И, не обращая уже более внимания на их присутствие, Халиф продолжал выть, ударяя по подушке и воображая, что бьет себя по собственному телу. Заметив это, соседи попадали на пол от смеха, а потом ушли тем же путем, что и пришли.
Халиф же наконец устал, но не хотел сомкнуть глаз из боязни воров — так сильно заботило его только что приобретенное богатство.
Утром, перед тем как отправиться на работу, он все еще думал о своих ста динарах и говорил себе: «Если я их оставлю у себя в доме, их наверное украдут; если я их спрячу в пояс свой, это заметит какой-нибудь разбойник, подстережет меня в пустынном месте, бросится на меня, убьет и ограбит. Поэтому я сделаю лучше».
Тогда он встал, разорвал пополам свою верхнюю одежду, сшил мешок из одной половины, спрятал золото в мешок и повесил его себе на шею на бечевке. Затем взял он свою сеть, корзину и палку и направился к берегу моря. Здесь он схватил свою сеть и изо всех сил закинул ее в воду. Но движение его было так сильно и так неосторожно, что мешок с золотом последовал за сетью, и силою течения его повлекло в глубину моря.

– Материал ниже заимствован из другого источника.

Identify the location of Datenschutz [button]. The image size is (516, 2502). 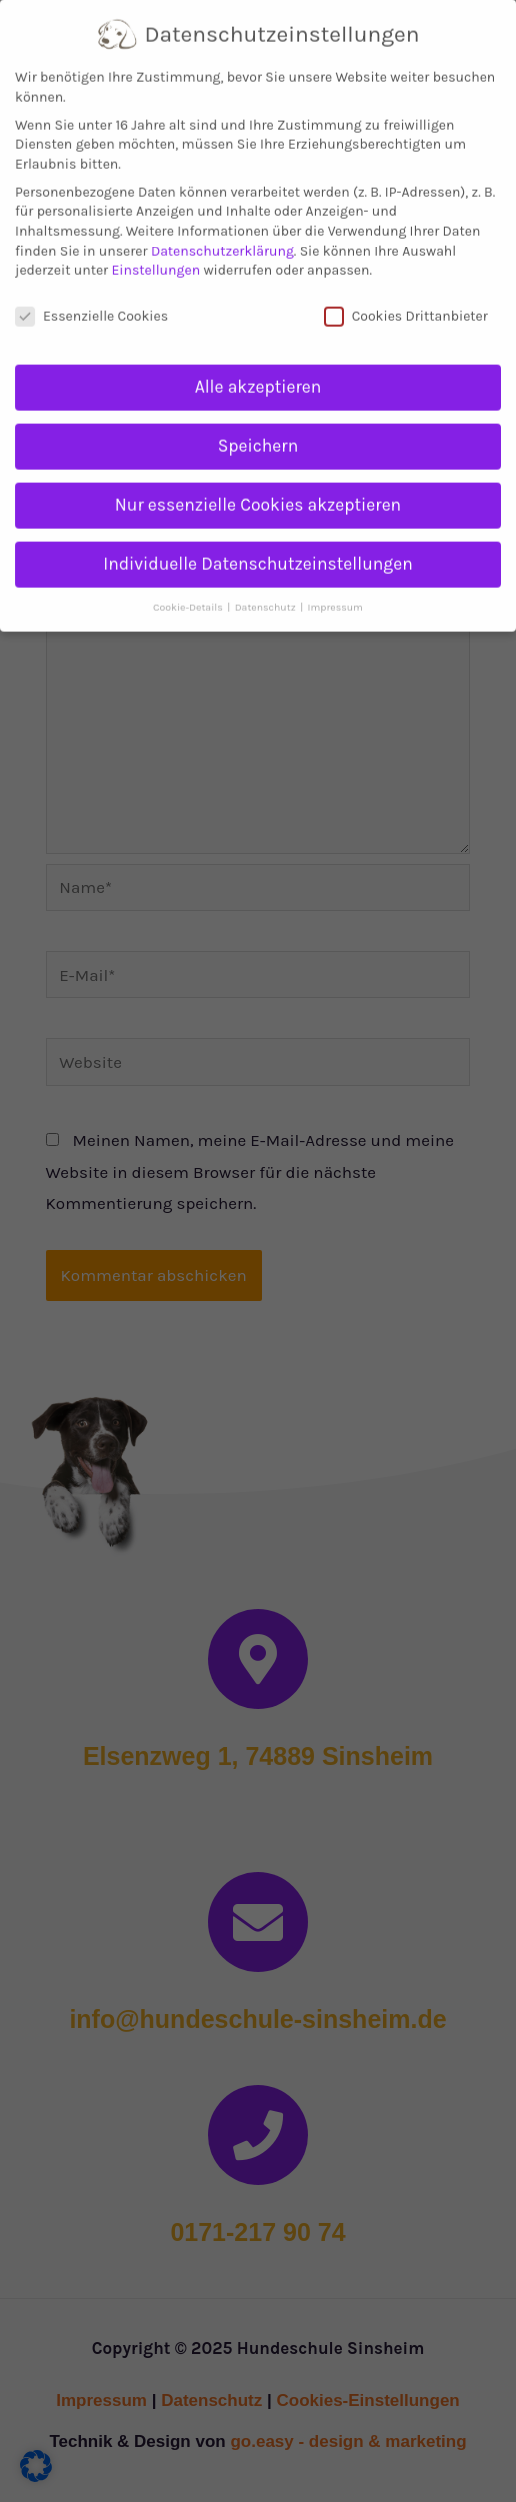 (266, 588).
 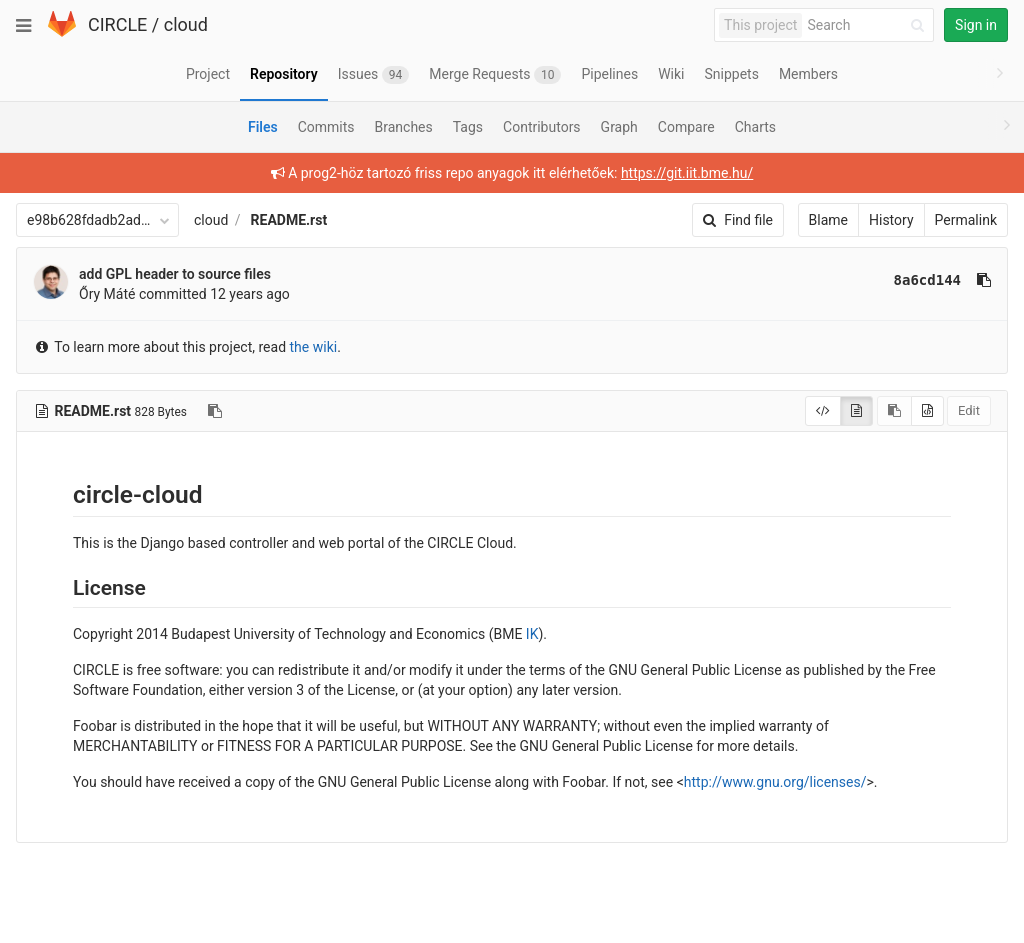 I want to click on the wiki, so click(x=314, y=347).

Увидав это, Халиф оставил свою сеть, вмиг разделся, бросил платье на берегу, прыгнул в воду и нырнул за мешком, но найти его ему не удалось. Тогда он нырнул во второй, в третий… и так до ста раз, но все было напрасно. В отчаянии и изнеможении вышел он на берег и хотел было одеться, но тут пришлось ему убедиться, что одежда его исчезла, и нашел он только сеть свою, корзину да палку. Тогда ударил он одною рукою о другую и воскликнул:
— Ах, мерзавцы, они украли у меня платье! И все это происходит со мной только для того, чтобы я мог удостовериться в справедливости пословицы, которая гласит: «Путешествие не закончится для погонщика верблюда до тех пор, пока он не заимеет своего верблюда».
На этом месте своего рассказа Шахерезада заметила, что приближается утро, и скромно умолкла.
А когда наступила
она продолжила:
И решился он за неимением лучшего завернуться в свою сеть, взял в руки палку, повесил корзину за спину и принялся ходить большими шагами по берегу взад и вперед, вправо и влево, задыхаясь и волнуясь, как взбешенный верблюд, и похожий на ифрита-бунтовщика, вырвавшегося из тесной тюрьмы, в которой держал его Сулейман.
Вот и все, что случилось с Халифом-рыбаком!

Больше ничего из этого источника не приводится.